Closed bartekn closed 4 years ago
That seems ok, only concern I would have is that if people are not careful they may end up writing processors that race against each other and the mutex won't save you.
Maybe the best would be to have a pattern (maybe using sprocs?) that ensures that it's not possible to have two processors that read or write data that other processors rely on.
I agree that the current DatabaseProcessor
is too large and needs to be refactored.
It is possible to move code out of the monolithic DatabaseProcessor
into separate processors without requiring thread safe db.Session
instances.
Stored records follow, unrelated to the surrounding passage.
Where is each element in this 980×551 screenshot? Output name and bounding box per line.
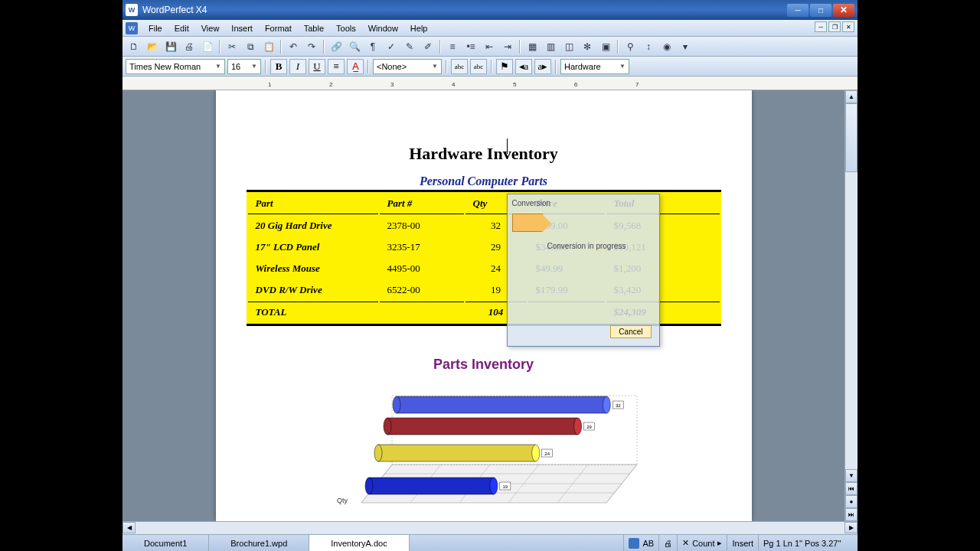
scroll-left-icon[interactable]: ◀ bbox=[122, 522, 136, 533]
svg-point-13 bbox=[393, 396, 400, 413]
quickfind-prev-icon[interactable]: ◂a bbox=[515, 59, 532, 74]
bold-button[interactable]: B bbox=[270, 59, 287, 74]
menu-tools[interactable]: Tools bbox=[330, 21, 362, 35]
bullets-icon[interactable]: •≡ bbox=[462, 38, 479, 55]
menu-view[interactable]: View bbox=[195, 21, 226, 35]
tab-inventory[interactable]: InventoryA.doc bbox=[309, 535, 409, 551]
menu-format[interactable]: Format bbox=[259, 21, 298, 35]
next-page-icon[interactable]: ⏭ bbox=[845, 508, 858, 521]
vertical-scrollbar[interactable]: ▲ ▼ ⏮ ● ⏭ bbox=[844, 90, 858, 521]
reveal-icon[interactable]: ¶ bbox=[364, 38, 381, 55]
maximize-button[interactable]: □ bbox=[810, 4, 831, 17]
status-ab-icon[interactable]: AB bbox=[623, 535, 658, 551]
menu-window[interactable]: Window bbox=[362, 21, 404, 35]
table-icon[interactable]: ▦ bbox=[524, 38, 541, 55]
ruler-mark: 1 bbox=[268, 81, 271, 88]
svg-rect-16 bbox=[387, 418, 578, 435]
link-icon[interactable]: 🔗 bbox=[328, 38, 345, 55]
scroll-down-icon[interactable]: ▼ bbox=[845, 469, 858, 482]
cut-icon[interactable]: ✂ bbox=[224, 38, 240, 55]
new-icon[interactable]: 🗋 bbox=[126, 38, 142, 55]
context-select[interactable]: Hardware▼ bbox=[560, 59, 629, 74]
menu-help[interactable]: Help bbox=[404, 21, 434, 35]
abc-normal-icon[interactable]: abc bbox=[470, 59, 487, 74]
menu-edit[interactable]: Edit bbox=[168, 21, 195, 35]
doc-minimize-button[interactable]: ─ bbox=[815, 21, 827, 32]
close-button[interactable]: ✕ bbox=[833, 4, 854, 17]
doc-close-button[interactable]: ✕ bbox=[842, 21, 854, 32]
ruler-mark: 4 bbox=[452, 81, 455, 88]
svg-text:32: 32 bbox=[615, 403, 620, 408]
quickfind-next-icon[interactable]: a▸ bbox=[534, 59, 551, 74]
svg-point-12 bbox=[603, 396, 610, 413]
app-window: W WordPerfect X4 ─ □ ✕ W File Edit View … bbox=[122, 0, 858, 551]
zoom-icon[interactable]: ⚲ bbox=[622, 38, 639, 55]
tab-brochure[interactable]: Brochure1.wpd bbox=[209, 535, 309, 551]
svg-point-17 bbox=[573, 418, 581, 435]
style-value: <None> bbox=[377, 62, 407, 71]
doc-restore-button[interactable]: ❐ bbox=[828, 21, 841, 32]
status-count[interactable]: ✕ Count ▸ bbox=[677, 535, 727, 551]
scroll-right-icon[interactable]: ▶ bbox=[844, 522, 858, 533]
spell-icon[interactable]: ✓ bbox=[383, 38, 400, 55]
abc-strike-icon[interactable]: abc bbox=[451, 59, 468, 74]
minimize-button[interactable]: ─ bbox=[787, 4, 808, 17]
highlight-icon[interactable]: ✎ bbox=[401, 38, 418, 55]
copy-icon[interactable]: ⧉ bbox=[242, 38, 259, 55]
underline-button[interactable]: U bbox=[309, 59, 325, 74]
status-printer-icon[interactable]: 🖨 bbox=[658, 535, 677, 551]
document-tabs: Document1 Brochure1.wpd InventoryA.doc A… bbox=[122, 534, 858, 551]
cancel-button[interactable]: Cancel bbox=[610, 325, 651, 338]
symbol-icon[interactable]: ✻ bbox=[579, 38, 596, 55]
open-icon[interactable]: 📂 bbox=[144, 38, 161, 55]
dropcap-button[interactable]: A̲ bbox=[347, 59, 364, 74]
prev-page-icon[interactable]: ⏮ bbox=[845, 482, 858, 495]
tab-document1[interactable]: Document1 bbox=[122, 535, 209, 551]
size-value: 16 bbox=[231, 62, 240, 71]
autoscroll-icon[interactable]: ↕ bbox=[640, 38, 657, 55]
menu-table[interactable]: Table bbox=[298, 21, 330, 35]
find-icon[interactable]: 🔍 bbox=[346, 38, 363, 55]
redo-icon[interactable]: ↷ bbox=[303, 38, 320, 55]
chart-icon[interactable]: ◫ bbox=[560, 38, 577, 55]
svg-point-22 bbox=[531, 445, 539, 461]
draw-icon[interactable]: ✐ bbox=[420, 38, 436, 55]
browse-icon[interactable]: ● bbox=[845, 495, 858, 508]
chart-title: Parts Inventory bbox=[247, 357, 721, 373]
style-select[interactable]: <None>▼ bbox=[373, 59, 442, 74]
menu-insert[interactable]: Insert bbox=[225, 21, 259, 35]
perfectexpert-icon[interactable]: ◉ bbox=[658, 38, 675, 55]
chevron-down-icon: ▼ bbox=[432, 63, 438, 70]
col-partnum: Part # bbox=[380, 194, 464, 214]
publish-icon[interactable]: 📄 bbox=[199, 38, 216, 55]
paste-icon[interactable]: 📋 bbox=[260, 38, 277, 55]
save-icon[interactable]: 💾 bbox=[162, 38, 179, 55]
italic-button[interactable]: I bbox=[289, 59, 306, 74]
outdent-icon[interactable]: ⇤ bbox=[481, 38, 498, 55]
more-icon[interactable]: ▾ bbox=[677, 38, 694, 55]
svg-text:24: 24 bbox=[544, 452, 550, 456]
svg-rect-11 bbox=[397, 396, 606, 413]
status-position: Pg 1 Ln 1" Pos 3.27" bbox=[758, 535, 858, 551]
standard-toolbar: 🗋 📂 💾 🖨 📄 ✂ ⧉ 📋 ↶ ↷ 🔗 🔍 ¶ ✓ ✎ ✐ ≡ •≡ ⇤ ⇥… bbox=[122, 37, 858, 57]
scroll-up-icon[interactable]: ▲ bbox=[845, 90, 858, 103]
svg-point-27 bbox=[489, 478, 497, 494]
horizontal-scrollbar[interactable]: ◀ ▶ bbox=[122, 521, 858, 534]
indent-icon[interactable]: ⇥ bbox=[499, 38, 516, 55]
justify-button[interactable]: ≡ bbox=[328, 59, 345, 74]
menu-file[interactable]: File bbox=[142, 21, 168, 35]
font-select[interactable]: Times New Roman▼ bbox=[126, 59, 225, 74]
scroll-thumb[interactable] bbox=[845, 103, 858, 172]
numbering-icon[interactable]: ≡ bbox=[444, 38, 461, 55]
page[interactable]: Hardware Inventory Personal Computer Par… bbox=[216, 90, 752, 521]
print-icon[interactable]: 🖨 bbox=[181, 38, 198, 55]
size-select[interactable]: 16▼ bbox=[227, 59, 261, 74]
columns-icon[interactable]: ▥ bbox=[542, 38, 559, 55]
svg-point-23 bbox=[374, 445, 382, 461]
doc-icon: W bbox=[126, 22, 138, 34]
clipart-icon[interactable]: ▣ bbox=[597, 38, 614, 55]
prompt-icon[interactable]: ⚑ bbox=[496, 59, 513, 74]
status-insert[interactable]: Insert bbox=[727, 535, 758, 551]
ruler[interactable]: 1 2 3 4 5 6 7 bbox=[122, 77, 858, 90]
undo-icon[interactable]: ↶ bbox=[285, 38, 302, 55]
If you define the ingestion pipeline as a linked-list of processors, then each processor would execute sequentially and there would be no concurrent access to the db.Session
.
ledgerPipeline.SetRoot(
pipeline.LedgerNode(&processors.RootProcessor{}).
Pipe(
pipeline.LedgerNode(&horizonProcessors.ContextFilter{horizonProcessors.IngestUpdateDatabase}).
Pipe(
accountForSignerLedgerNode(historyQ),
).Pipe(
orderBookDBLedgerNode(historyQ),
).Pipe(
trustLinesDBLedgerNode(historyQ),
),
),
)
The only issue I have with implementing thread safe db.Sessions is that it might be a band-aid solution which doesn't address the underlying issue: I suspect the concurrency baked into the ingestion framework is unnecessary.
The concurrency aspects complicate the implementation of the ingestion framework. Also, unless you're familiar with the internals of the ingestion framework, it's not obvious to the end user that sibling processors are executed in parallel.
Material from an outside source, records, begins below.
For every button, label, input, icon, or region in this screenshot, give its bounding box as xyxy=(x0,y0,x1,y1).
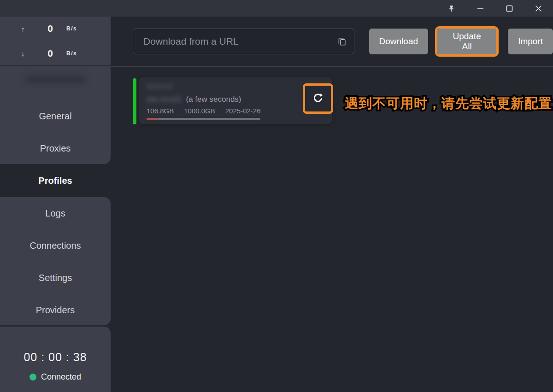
paste-from-clipboard-icon[interactable] xyxy=(337,36,347,47)
profile-name-masked: alacloud xyxy=(147,82,324,90)
sidebar-item-settings[interactable]: Settings xyxy=(0,262,111,294)
profile-card[interactable]: alacloud ala.cloud1(a few seconds) 106.8… xyxy=(139,77,332,124)
profile-expire-date: 2025-02-26 xyxy=(225,107,261,115)
profile-updated-ago: (a few seconds) xyxy=(186,95,241,104)
connection-status: Connected xyxy=(29,372,81,382)
url-input-wrap xyxy=(133,29,354,54)
uptime-timer: 00 : 00 : 38 xyxy=(24,351,87,364)
status-dot-icon xyxy=(29,374,36,380)
profile-progress-track xyxy=(147,118,260,120)
update-all-button[interactable]: Update All xyxy=(437,29,496,54)
minimize-icon[interactable] xyxy=(466,0,495,17)
sidebar-item-logs[interactable]: Logs xyxy=(0,197,111,229)
profile-progress-fill xyxy=(147,118,159,120)
sidebar-item-proxies[interactable]: Proxies xyxy=(0,132,111,164)
refresh-highlight-box xyxy=(303,83,333,114)
download-value: 0 xyxy=(34,48,66,59)
profile-usage: 106.8GB1000.0GB2025-02-26 xyxy=(147,107,324,115)
sidebar-item-providers[interactable]: Providers xyxy=(0,294,111,326)
import-button[interactable]: Import xyxy=(508,29,553,54)
app-window: ↑ 0 B/s ↓ 0 B/s General Proxies Profiles… xyxy=(0,0,553,392)
download-speed: ↓ 0 B/s xyxy=(21,47,92,60)
upload-unit: B/s xyxy=(66,25,92,32)
url-input[interactable] xyxy=(133,29,354,54)
sidebar-item-profiles[interactable]: Profiles xyxy=(0,164,111,197)
download-unit: B/s xyxy=(66,50,92,57)
upload-speed: ↑ 0 B/s xyxy=(21,22,92,35)
upload-arrow-icon: ↑ xyxy=(21,25,34,33)
pin-icon[interactable] xyxy=(437,0,466,17)
close-icon[interactable] xyxy=(524,0,553,17)
sidebar-item-general[interactable]: General xyxy=(0,100,111,132)
masked-app-logo xyxy=(25,76,85,82)
profile-used: 106.8GB xyxy=(147,107,174,115)
sidebar-item-connections[interactable]: Connections xyxy=(0,229,111,262)
download-arrow-icon: ↓ xyxy=(21,50,34,58)
nav-group-bottom: Logs Connections Settings Providers xyxy=(0,197,111,325)
refresh-icon xyxy=(312,92,324,105)
profile-host-masked: ala.cloud1 xyxy=(147,95,182,104)
sidebar: ↑ 0 B/s ↓ 0 B/s General Proxies Profiles… xyxy=(0,17,111,392)
active-profile-indicator xyxy=(133,78,136,124)
update-all-highlight-box: Update All xyxy=(435,26,499,57)
refresh-profile-button[interactable] xyxy=(305,86,331,111)
profile-total: 1000.0GB xyxy=(184,107,215,115)
main-panel: Download Update All Import alacloud ala.… xyxy=(111,17,553,392)
profile-updated: ala.cloud1(a few seconds) xyxy=(147,95,324,104)
profiles-toolbar: Download Update All Import xyxy=(111,17,553,66)
profiles-content: alacloud ala.cloud1(a few seconds) 106.8… xyxy=(111,66,553,392)
tutorial-annotation-text: 遇到不可用时，请先尝试更新配置 xyxy=(345,94,552,113)
sidebar-footer: 00 : 00 : 38 Connected xyxy=(0,327,111,392)
upload-value: 0 xyxy=(34,23,66,34)
titlebar xyxy=(0,0,553,17)
traffic-stats: ↑ 0 B/s ↓ 0 B/s xyxy=(0,17,111,66)
nav-group-top: General Proxies xyxy=(0,66,111,164)
maximize-icon[interactable] xyxy=(495,0,524,17)
status-label: Connected xyxy=(41,372,81,382)
download-button[interactable]: Download xyxy=(369,29,429,54)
The concurrency model is supposed to bring performance benefits. However, in https://github.com/stellar/go/pull/1967 I rewrote the history archive ingestion code without using the pipeline orchestration and the new version performed the same if not slightly better than the pipeline version. The new version does not use any concurrency.
The only issue I have with implementing thread safe db.Sessions is that it might be a band-aid solution which doesn't address the underlying issue: I suspect the concurrency baked into the ingestion framework is unnecessary.
Unfortunately, concurrency is necessary if you want to build more complicated solutions that include filtering of data and/or more complicated structure of the processing pipeline.
Let me explain using an example. Let's say that in dump-ledger-state
app you implemented without pipeline (#1967) you want to only dump data of specific accounts (ex. clients of some company) OR you want to dump accounts only (without trust lines, data and offers) OR only trust lines to a given asset. Obviously, you can add a bunch of if
statements in the code but the problem with that is it will make code less readable and testing more difficult (like the old ingest
package in Horizon). The cool thing about processors in the pipeline is that they are reusable, isolated (do one thing) and very easy to test (you just need mock the reader to send data you need to test vs in your code you need to add a bunch of extra code to isolate the code processing a given data type you want to test).
So why do we need concurrency? Let's say you have a processor that filters accounts only (writes accounts to the writer and ignores all the other types). In pubnet, It's actually a lot of data! If you want to run processors sequentially you'd need to store all the accounts in memory so the next processor can read it when started. It's possible that memory requirements will be really high (more than 4M accounts currently in pubnet). With concurrency, the next processor can read data as soon as the previous one writes it so you only need a small chunk of memory for a queue of data objects. You can also limit it so you can control memory usage (we actually use a buffered channels so when a channel is full writers wait for the next processors to read data).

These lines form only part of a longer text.